### Material provided
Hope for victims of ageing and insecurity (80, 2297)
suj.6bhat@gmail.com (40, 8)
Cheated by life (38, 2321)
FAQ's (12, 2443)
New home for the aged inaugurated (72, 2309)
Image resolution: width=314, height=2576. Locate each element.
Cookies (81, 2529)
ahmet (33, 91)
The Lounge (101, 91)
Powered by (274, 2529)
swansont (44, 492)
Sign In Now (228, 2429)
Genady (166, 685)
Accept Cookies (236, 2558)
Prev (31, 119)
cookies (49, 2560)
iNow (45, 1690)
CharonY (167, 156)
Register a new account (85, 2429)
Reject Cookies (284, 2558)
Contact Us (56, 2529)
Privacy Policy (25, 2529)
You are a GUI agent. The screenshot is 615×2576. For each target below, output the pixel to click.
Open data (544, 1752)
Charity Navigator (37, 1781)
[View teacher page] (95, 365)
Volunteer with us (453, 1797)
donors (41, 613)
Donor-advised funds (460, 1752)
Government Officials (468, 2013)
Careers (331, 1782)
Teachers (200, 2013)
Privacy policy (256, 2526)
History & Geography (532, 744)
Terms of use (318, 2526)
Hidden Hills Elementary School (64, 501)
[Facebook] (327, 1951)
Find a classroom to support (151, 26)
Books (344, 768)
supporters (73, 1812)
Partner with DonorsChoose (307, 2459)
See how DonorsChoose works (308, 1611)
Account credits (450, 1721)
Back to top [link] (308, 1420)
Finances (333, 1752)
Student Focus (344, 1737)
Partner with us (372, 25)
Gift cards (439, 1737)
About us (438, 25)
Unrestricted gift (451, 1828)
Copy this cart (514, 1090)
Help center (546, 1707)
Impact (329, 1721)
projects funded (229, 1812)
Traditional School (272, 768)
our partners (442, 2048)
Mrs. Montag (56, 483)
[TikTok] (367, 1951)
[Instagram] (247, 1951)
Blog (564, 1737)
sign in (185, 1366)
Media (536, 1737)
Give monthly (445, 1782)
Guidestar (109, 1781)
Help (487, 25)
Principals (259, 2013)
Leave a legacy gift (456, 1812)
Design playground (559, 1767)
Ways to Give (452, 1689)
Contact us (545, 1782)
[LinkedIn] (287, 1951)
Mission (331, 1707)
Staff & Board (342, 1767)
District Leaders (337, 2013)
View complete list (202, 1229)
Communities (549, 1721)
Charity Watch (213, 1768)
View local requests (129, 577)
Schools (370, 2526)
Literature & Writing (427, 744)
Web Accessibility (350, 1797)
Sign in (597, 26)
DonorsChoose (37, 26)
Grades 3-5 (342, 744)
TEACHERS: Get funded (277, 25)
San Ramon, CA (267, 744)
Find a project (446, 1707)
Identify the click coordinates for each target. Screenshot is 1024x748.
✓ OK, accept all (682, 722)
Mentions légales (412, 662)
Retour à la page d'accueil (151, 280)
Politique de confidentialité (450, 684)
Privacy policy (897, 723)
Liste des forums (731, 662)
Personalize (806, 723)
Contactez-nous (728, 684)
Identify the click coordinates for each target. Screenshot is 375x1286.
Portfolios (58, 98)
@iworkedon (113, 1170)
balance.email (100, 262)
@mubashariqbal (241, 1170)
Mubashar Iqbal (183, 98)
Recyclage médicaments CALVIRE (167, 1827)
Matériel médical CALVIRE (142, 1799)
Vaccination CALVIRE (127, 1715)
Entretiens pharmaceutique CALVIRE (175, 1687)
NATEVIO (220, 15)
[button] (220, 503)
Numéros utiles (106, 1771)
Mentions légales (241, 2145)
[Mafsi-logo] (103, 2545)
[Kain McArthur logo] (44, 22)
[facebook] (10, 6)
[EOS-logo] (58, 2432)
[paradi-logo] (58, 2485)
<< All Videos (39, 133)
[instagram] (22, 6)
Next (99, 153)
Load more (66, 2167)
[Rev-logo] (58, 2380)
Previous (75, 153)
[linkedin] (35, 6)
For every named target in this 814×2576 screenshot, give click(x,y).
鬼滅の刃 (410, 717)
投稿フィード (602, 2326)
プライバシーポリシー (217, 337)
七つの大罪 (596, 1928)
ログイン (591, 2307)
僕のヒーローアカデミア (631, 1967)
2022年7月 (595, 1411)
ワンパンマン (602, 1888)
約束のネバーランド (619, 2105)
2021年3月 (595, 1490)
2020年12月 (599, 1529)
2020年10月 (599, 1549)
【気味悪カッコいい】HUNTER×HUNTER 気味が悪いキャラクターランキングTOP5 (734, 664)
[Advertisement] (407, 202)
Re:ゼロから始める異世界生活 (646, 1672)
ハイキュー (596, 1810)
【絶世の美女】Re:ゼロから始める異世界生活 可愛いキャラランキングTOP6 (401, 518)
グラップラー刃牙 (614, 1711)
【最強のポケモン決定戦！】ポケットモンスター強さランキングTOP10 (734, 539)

### Work instruction
Return the total of lines in these records that hold "Find", without any other words.

### Completed exercise
2